Source material >>
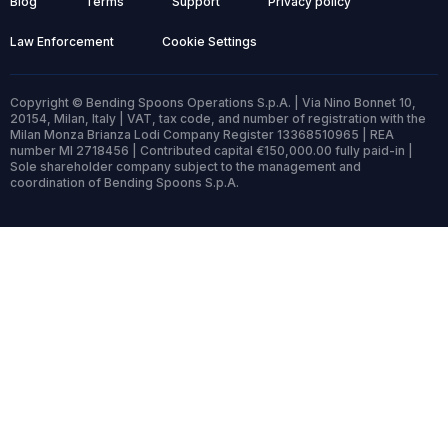
Blog
Terms
Support
Privacy policy
Law Enforcement
Cookie Settings
Copyright © Bending Spoons Operations S.p.A. | Via Nino Bonnet 10,
20154, Milan, Italy | VAT, tax code, and number of registration with the
Milan Monza Brianza Lodi Company Register 13368510965 | REA
number MI 2718456 | Contributed capital €150,000.00 fully paid-in |
Sole shareholder company subject to the management and
coordination of Bending Spoons S.p.A.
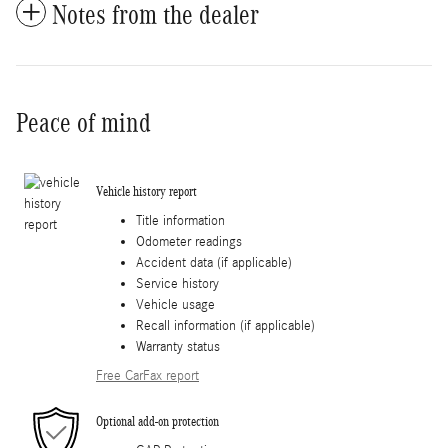
Notes from the dealer
Peace of mind
Vehicle history report
Title information
Odometer readings
Accident data (if applicable)
Service history
Vehicle usage
Recall information (if applicable)
Warranty status
Free CarFax report
Optional add-on protection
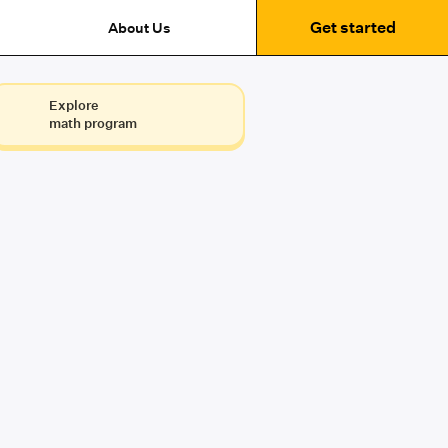
Get started
About Us
Explore
math program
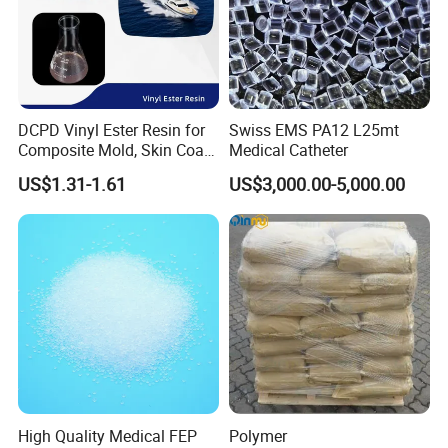
DCPD Vinyl Ester Resin for
Swiss EMS PA12 L25mt
Composite Mold, Skin Coat,
Medical Catheter
Marine, Chemical
US$1.31-1.61
US$3,000.00-5,000.00
Resistance
High Quality Medical FEP
Polymer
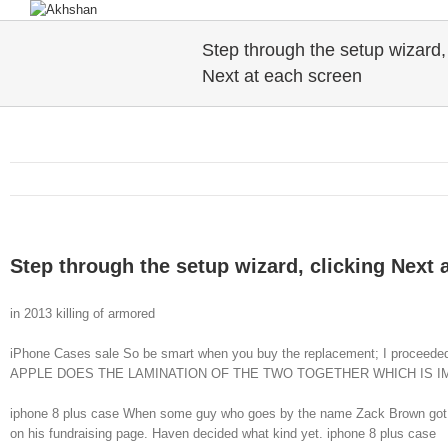
Step through the setup wizard, 
Next at each screen
Step through the setup wizard, clicking Next 
in 2013 killing of armored
iPhone Cases sale So be smart when you buy the replacement; I proc
APPLE DOES THE LAMINATION OF THE TWO TOGETHER WHICH IS IMP
iphone 8 plus case When some guy who goes by the name Zack Brown got a cra
on his fundraising page. Haven decided what kind yet. iphone 8 plus case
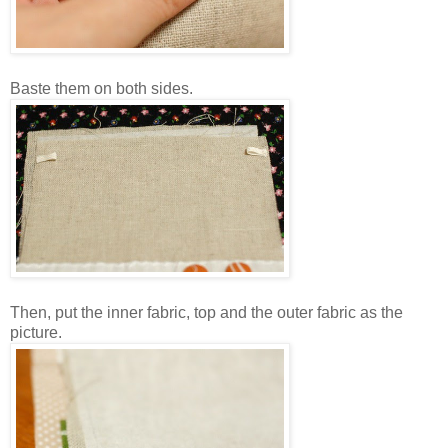
Baste them on both sides.
Then, put the inner fabric, top and the outer fabric as the
picture.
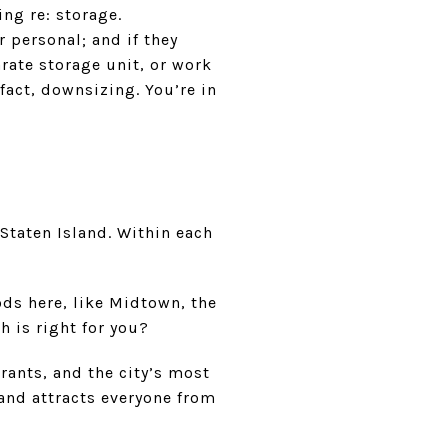
ng re: storage.
r personal; and if they
arate storage unit, or work
 fact, downsizing. You’re in
Staten Island. Within each
s here, like Midtown, the
h is right for you?
rants, and the city’s most
 and attracts everyone from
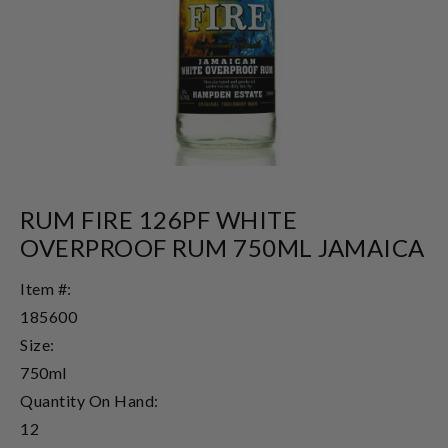
RUM FIRE 126PF WHITE
OVERPROOF RUM 750ML JAMAICA
Item #:
185600
Size:
750ml
Quantity On Hand:
12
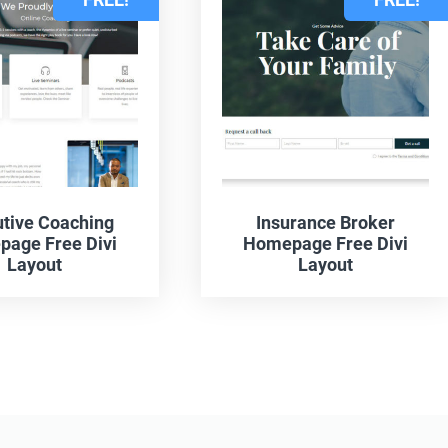
tive Coaching
Insurance Broker
age Free Divi
Homepage Free Divi
Layout
Layout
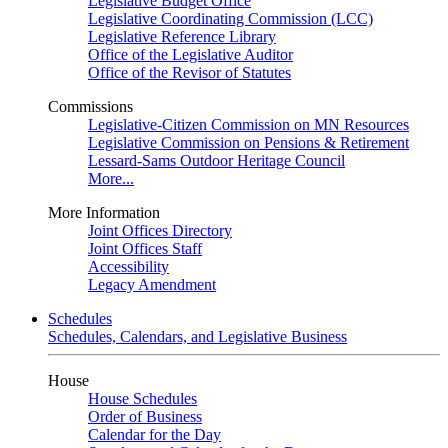
Legislative Budget Office
Legislative Coordinating Commission (LCC)
Legislative Reference Library
Office of the Legislative Auditor
Office of the Revisor of Statutes
Commissions
Legislative-Citizen Commission on MN Resources
Legislative Commission on Pensions & Retirement
Lessard-Sams Outdoor Heritage Council
More...
More Information
Joint Offices Directory
Joint Offices Staff
Accessibility
Legacy Amendment
Schedules
Schedules, Calendars, and Legislative Business
House
House Schedules
Order of Business
Calendar for the Day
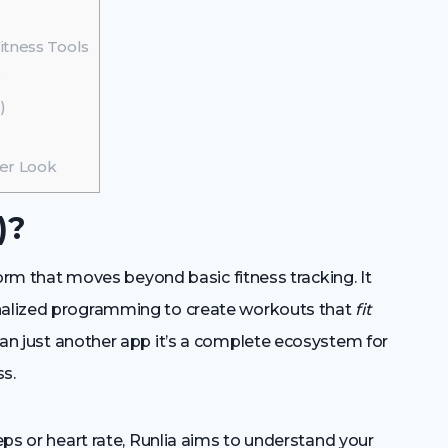
itness Tools
s
)
ser Look
)?
tform that moves beyond basic fitness tracking. It
onalized programming to create workouts that
fit
than just another app it’s a complete ecosystem for
s.
teps or heart rate, Runlia aims to understand your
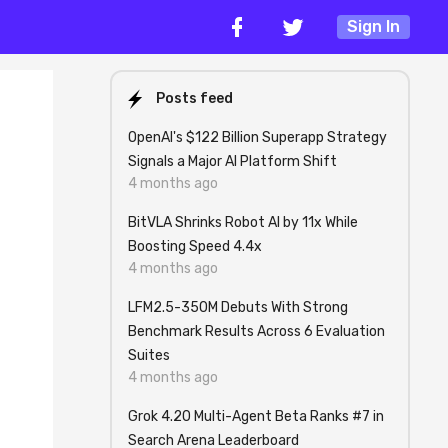
Sign In
Posts feed
OpenAI's $122 Billion Superapp Strategy
Signals a Major AI Platform Shift
4 months ago
BitVLA Shrinks Robot AI by 11x While
Boosting Speed 4.4x
4 months ago
LFM2.5-350M Debuts With Strong
Benchmark Results Across 6 Evaluation
Suites
4 months ago
Grok 4.20 Multi-Agent Beta Ranks #7 in
Search Arena Leaderboard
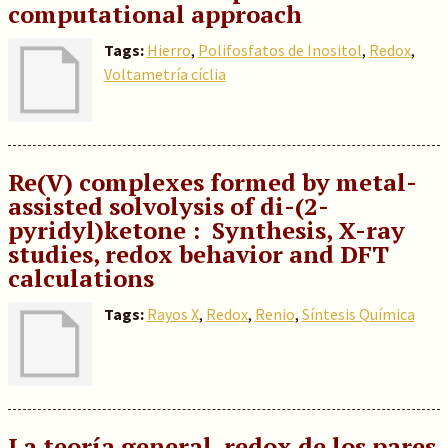
computational approach
Tags:
Hierro
,
Polifosfatos de Inositol
,
Redox
,
Voltametría cíclia
Re(V) complexes formed by metal-
assisted solvolysis of di-(2-
pyridyl)ketone : Synthesis, X-ray
studies, redox behavior and DFT
calculations
Tags:
Rayos X
,
Redox
,
Renio
,
Síntesis Química
La teoría general redox de los pares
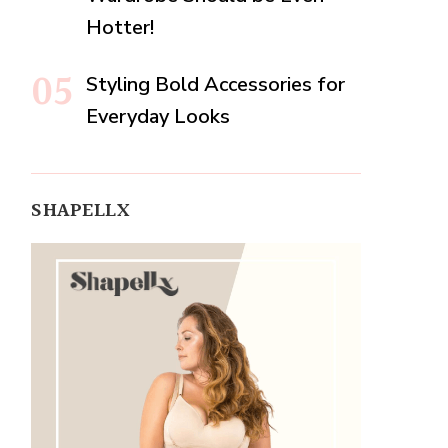
Hotter!
Styling Bold Accessories for
Everyday Looks
SHAPELLX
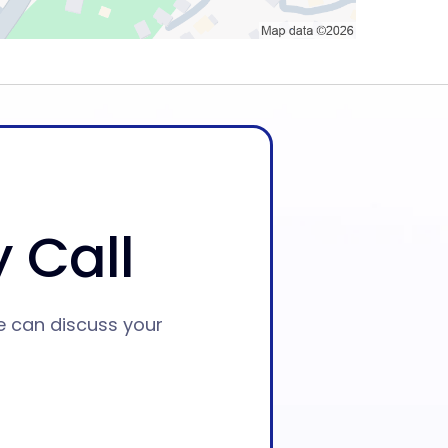
 Call
e can discuss your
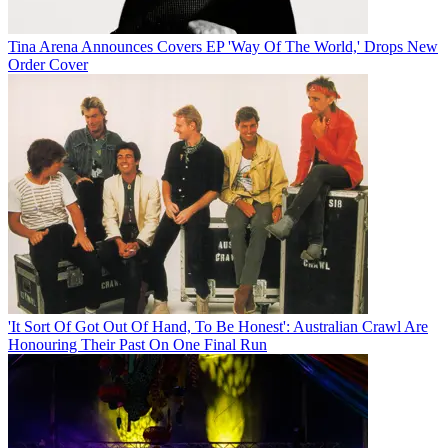
Tina Arena Announces Covers EP 'Way Of The World,' Drops New
Order Cover
'It Sort Of Got Out Of Hand, To Be Honest': Australian Crawl Are
Honouring Their Past On One Final Run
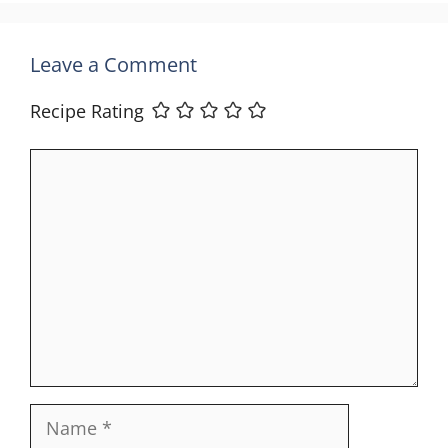
Leave a Comment
Recipe Rating
Comment
Name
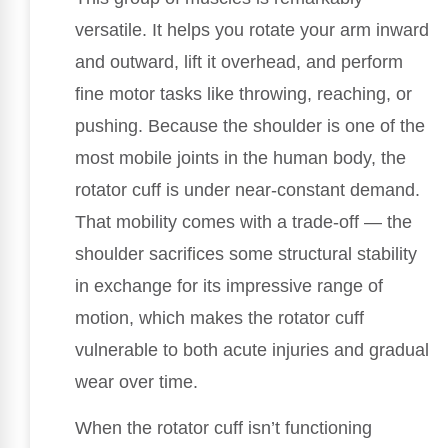
versatile. It helps you rotate your arm inward
and outward, lift it overhead, and perform
fine motor tasks like throwing, reaching, or
pushing. Because the shoulder is one of the
most mobile joints in the human body, the
rotator cuff is under near-constant demand.
That mobility comes with a trade-off — the
shoulder sacrifices some structural stability
in exchange for its impressive range of
motion, which makes the rotator cuff
vulnerable to both acute injuries and gradual
wear over time.
When the rotator cuff isn’t functioning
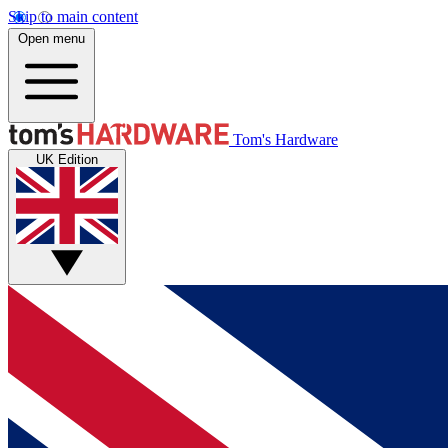
Skip to main content
Open menu
Tom's Hardware
UK Edition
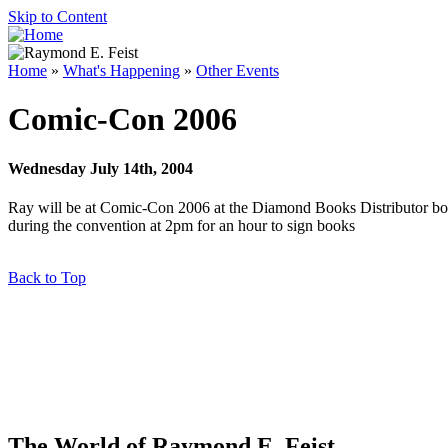
Skip to Content
Home
»
What's Happening
»
Other Events
Comic-Con 2006
Wednesday July 14th, 2004
Ray
will be at Comic-Con 2006 at the Diamond Books Distributor bo
during the convention at 2pm for an hour to sign books
Back to Top
The World of Raymond E. Feist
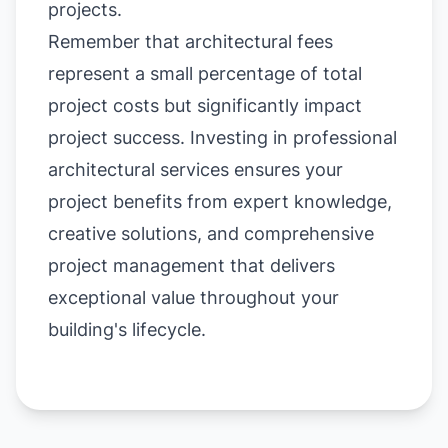
projects.
Remember that architectural fees
represent a small percentage of total
project costs but significantly impact
project success. Investing in professional
architectural services ensures your
project benefits from expert knowledge,
creative solutions, and comprehensive
project management that delivers
exceptional value throughout your
building's lifecycle.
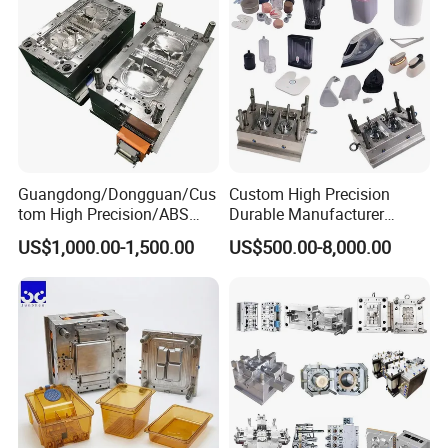
Guangdong/Dongguan/Cus
Custom High Precision
tom High Precision/ABS
Durable Manufacturer
Toy/Automobile/Car/Electro
Maker ABS/PP/PC/PMMA
US$1,000.00-1,500.00
US$500.00-8,000.00
nics/Household
Household Appliances
Case/Cover/Shell Part
Precision Plastic Mold
Polishing Plastic Mold
Lotion Pump Trigger Mop
Injection Mould
Bucket Injection Mould
How to reach our company Taizhou?
1.From Ningbo by train 1 hour.
2.From Yiwu by bus 3 hours.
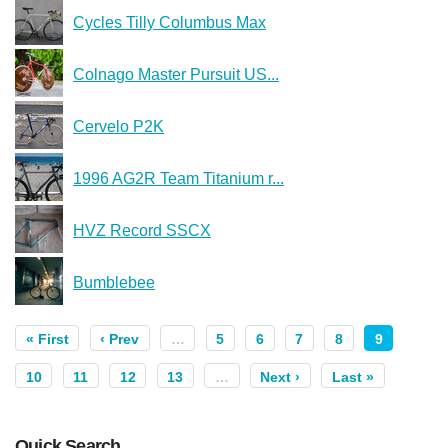
Cycles Tilly Columbus Max
Colnago Master Pursuit US...
Cervelo P2K
1996 AG2R Team Titanium r...
HVZ Record SSCX
Bumblebee
« First
‹ Prev
…
5
6
7
8
9
10
11
12
13
…
Next ›
Last »
Quick Search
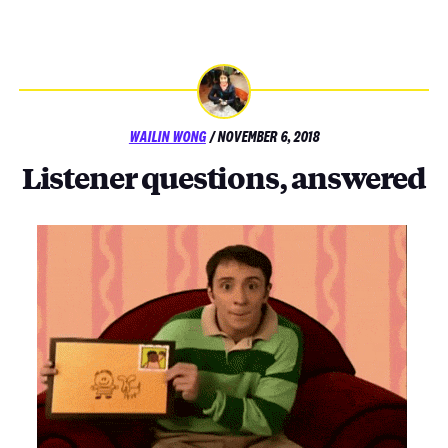
POSTED
WAILIN WONG
/
NOVEMBER 6, 2018
ON
Listener questions, answered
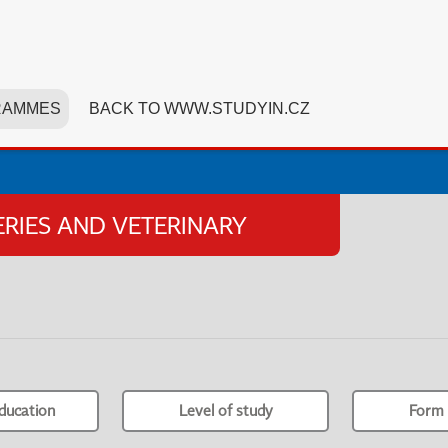
RAMMES
BACK TO WWW.STUDYIN.CZ
HERIES AND VETERINARY
ducation
Level of study
Form 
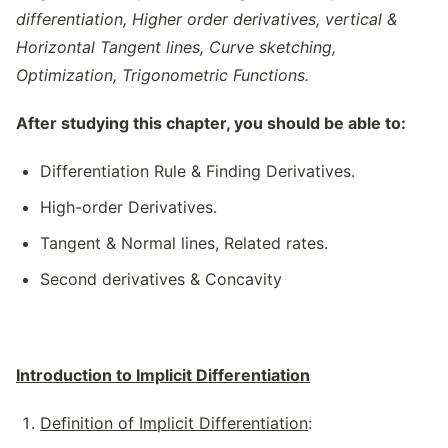
differentiation, Higher order derivatives, vertical &
Horizontal Tangent lines, Curve sketching,
Optimization, Trigonometric Functions.
After studying this chapter, you should be able to:
Differentiation Rule & Finding Derivatives.
High-order Derivatives.
Tangent & Normal lines, Related rates.
Second derivatives & Concavity
Introduction to Implicit Differentiation
Definition of Implicit Differentiation
:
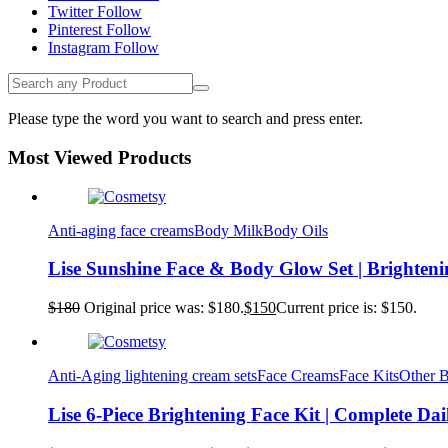
Twitter
Follow
Pinterest
Follow
Instagram
Follow
Please type the word you want to search and press enter.
Most Viewed Products
Anti-aging face creams
Body Milk
Body Oils
Lise Sunshine Face & Body Glow Set | Brighten
$
180
Original price was: $180.
$
150
Current price is: $150.
Anti-Aging lightening cream sets
Face Creams
Face Kits
Other 
Lise 6-Piece Brightening Face Kit | Complete Da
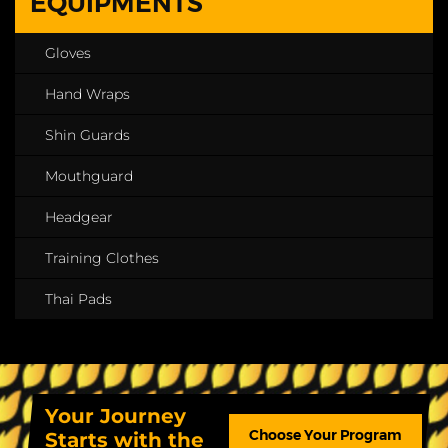
EQUIPMENTS
Gloves
Hand Wraps
Shin Guards
Mouthguard
Headgear
Training Clothes
Thai Pads
Your Journey
Choose Your Program
Starts with the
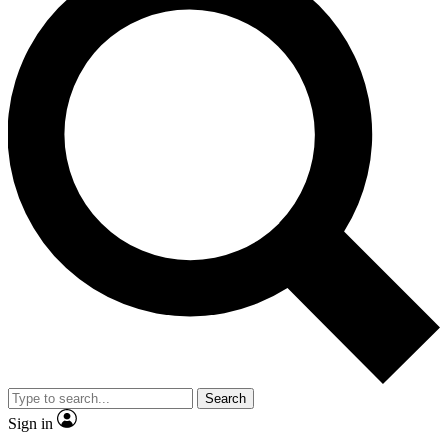
Search
Sign in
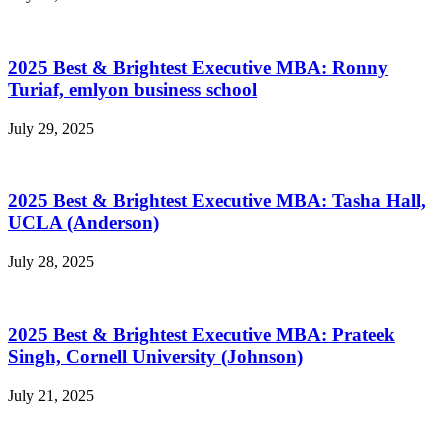
2025 Best & Brightest Executive MBA: Ronny
Turiaf, emlyon business school
July 29, 2025
2025 Best & Brightest Executive MBA: Tasha Hall,
UCLA (Anderson)
July 28, 2025
2025 Best & Brightest Executive MBA: Prateek
Singh, Cornell University (Johnson)
July 21, 2025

Work to be completed >> Print exactly the lines running from the start of the entries above to the line with "Next at each screen", both included; leave out any pictures.

Problem solution >>
Blog
Terms
Support
Privacy policy
Law Enforcement
Cookie Settings
Copyright © Bending Spoons Operations S.p.A. | Via Nino Bonnet 10,
20154, Milan, Italy | VAT, tax code, and number of registration with the
Milan Monza Brianza Lodi Company Register 13368510965 | REA
number MI 2718456 | Contributed capital €150,000.00 fully paid-in |
Sole shareholder company subject to the management and
coordination of Bending Spoons S.p.A.
Notes from the dealer
Peace of mind
Vehicle history report
Title information
Odometer readings
Accident data (if applicable)
Service history
Vehicle usage
Recall information (if applicable)
Warranty status
Free CarFax report
Optional add-on protection
Get started
About Us
Explore
math program
DCPD Vinyl Ester Resin for
Swiss EMS PA12 L25mt
Composite Mold, Skin Coat,
Medical Catheter
Marine, Chemical
US$1.31-1.61
US$3,000.00-5,000.00
Resistance
High Quality Medical FEP
Polymer
Step through the setup wizard, 
Next at each screen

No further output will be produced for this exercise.